Elimination du plomb de Notre-Dame: des équipes belges y ont contribué
Le parvis de Notre-Dame de Paris, désormais rouvert au public, a été dépollué grâce à un produit mis au point par une entreprise de Lokeren s’appuyant sur l’expertise de l’ULiège. Une collaboration Nord-Sud.
Même si la crise du coronavirus l’a fait passer à l’arrière-plan, la restauration de Notre-Dame de Paris, incendiée le 15 avril 2019, reste un enjeu majeur pour les amoureux du patrimoine. La réouverture en grande pompe du parvis de Notre-Dame, le dimanche 31 mai, est une première étape. Des équipes belges y ont participé.
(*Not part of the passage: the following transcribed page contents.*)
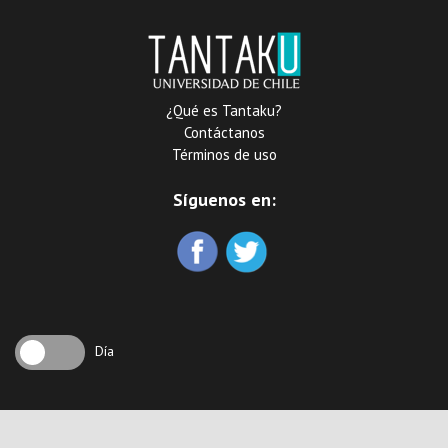
¿Qué es Tantaku?
Contáctanos
Términos de uso
Síguenos en:
Día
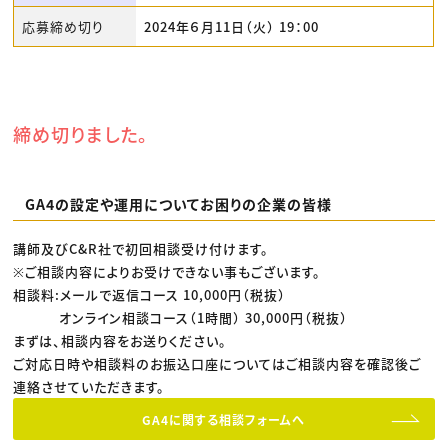
応募締め切り
2024年６月11日（火） 19：00
締め切りました。
GA4の設定や運用についてお困りの企業の皆様
講師及びC&R社で初回相談受け付けます。
※ご相談内容によりお受けできない事もございます。
相談料:メールで返信コース 10,000円（税抜）
オンライン相談コース（1時間） 30,000円（税抜）
まずは、相談内容をお送りください。
ご対応日時や相談料のお振込口座についてはご相談内容を確認後ご
連絡させていただきます。
GA4に関する相談フォームへ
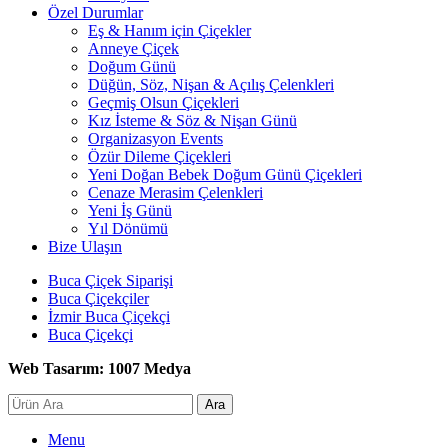
Özel Durumlar
Eş & Hanım için Çiçekler
Anneye Çiçek
Doğum Günü
Düğün, Söz, Nişan & Açılış Çelenkleri
Geçmiş Olsun Çiçekleri
Kız İsteme & Söz & Nişan Günü
Organizasyon Events
Özür Dileme Çiçekleri
Yeni Doğan Bebek Doğum Günü Çiçekleri
Cenaze Merasim Çelenkleri
Yeni İş Günü
Yıl Dönümü
Bize Ulaşın
Buca Çiçek Siparişi
Buca Çiçekçiler
İzmir Buca Çiçekçi
Buca Çiçekçi
Web Tasarım: 1007 Medya
Ara
Menu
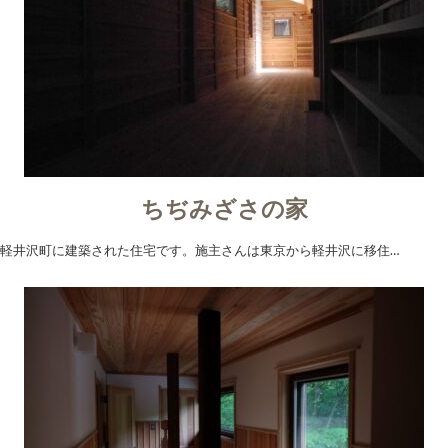
ちぢみざさの家
軽井沢町に建築された住宅です。施主さんは東京から軽井沢に移住…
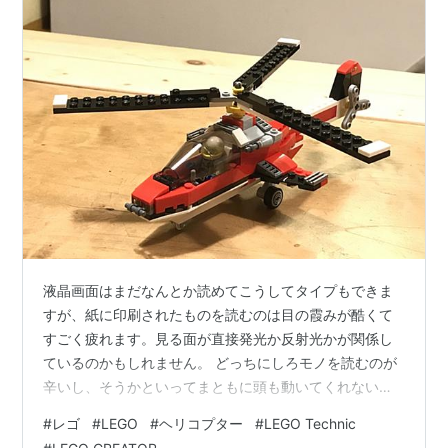
液晶画面はまだなんとか読めてこうしてタイプもできま
すが、紙に印刷されたものを読むのは目の霞みが酷くて
すごく疲れます。見る面が直接発光か反射光かが関係し
ているのかもしれません。 どっちにしろモノを読むのが
辛いし、そうかといってまともに頭も動いてくれないの
で久しぶりにレゴを出して来て何も考えずインストラク
#
レゴ
#
LEGO
#
ヘリコプター
#
LEGO Technic
ション通りの組み立てを楽しむことにしました。 LEGO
Collaborateur scientifique de l’ULiège, Claude Husquinet est un spécialiste de l’utilisation des résines de synthèse pour la restauration d’éléments de bois et de pierre, surtout les charpentes anciennes, une discipline qu’il enseigne à la Paix-Dieu, le Centre wallon des métiers du patrimoine (Amay). Toutefois, il a passé l’essentiel de sa carrière de chimiste dans la construction (génie civil, bâtiment, industrie), grande consommatrice de matériaux composites. L’un de ses derniers chantiers fut le renforcement des structures des anciens bains liégeois de la Sauvenière (Cité Miroir), à Liège, au moyen de bétons ultraperformants. C’est là qu’il fait la connaissance de Herman Van Damme, fondateur de l’entreprise Hevadex (Lokeren), spécialisée dans le développement et la production de membranes étanches à l’air et à l’eau. Il en devient le conseiller scientifique.
Ce produit a la consistance du latex. Grâce à une technologie avancée des tensioactifs, il enrobe et phagocyte les polluants.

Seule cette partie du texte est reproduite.